EXERCISE GOAL:
Print each entry in full, word for word, with no pictures in the result.

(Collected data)
________________________________________

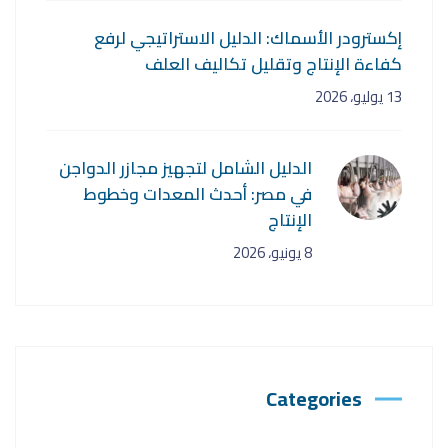
إكسترودر الأسماك: الدليل الاستراتيجي لرفع
كفاءة الإنتاج وتقليل تكاليف العلف
13 يوليو، 2026
الدليل الشامل لتجهيز مجازر الدواجن
في مصر: أحدث المعدات وخطوط
الإنتاج
8 يونيو، 2026
Categories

________________________________________

SOLUTION FOR THIS EXERCISE:
إكسترودر الأسماك: الدليل الاستراتيجي لرفع
كفاءة الإنتاج وتقليل تكاليف العلف
13 يوليو، 2026
الدليل الشامل لتجهيز مجازر الدواجن
في مصر: أحدث المعدات وخطوط
الإنتاج
8 يونيو، 2026
Categories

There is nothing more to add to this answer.